# [Work instruction]
Return every line in the entries below where the word "docx" shows up.

--- Data for review ---

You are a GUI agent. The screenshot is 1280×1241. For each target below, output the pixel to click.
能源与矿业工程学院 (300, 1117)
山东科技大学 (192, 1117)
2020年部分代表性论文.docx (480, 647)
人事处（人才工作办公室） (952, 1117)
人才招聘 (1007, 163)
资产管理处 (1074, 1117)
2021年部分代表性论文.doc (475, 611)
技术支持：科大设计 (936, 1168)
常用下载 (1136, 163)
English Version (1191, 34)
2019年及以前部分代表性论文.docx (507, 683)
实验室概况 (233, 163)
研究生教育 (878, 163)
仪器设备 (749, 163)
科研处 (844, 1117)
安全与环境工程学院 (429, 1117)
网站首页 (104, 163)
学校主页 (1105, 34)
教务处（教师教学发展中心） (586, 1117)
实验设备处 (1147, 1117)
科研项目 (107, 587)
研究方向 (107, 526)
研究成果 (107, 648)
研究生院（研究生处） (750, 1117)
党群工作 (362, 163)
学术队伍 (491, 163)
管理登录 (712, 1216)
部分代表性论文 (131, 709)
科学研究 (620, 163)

---

# [Task result]
2020年部分代表性论文.docx (480, 647)
2019年及以前部分代表性论文.docx (507, 683)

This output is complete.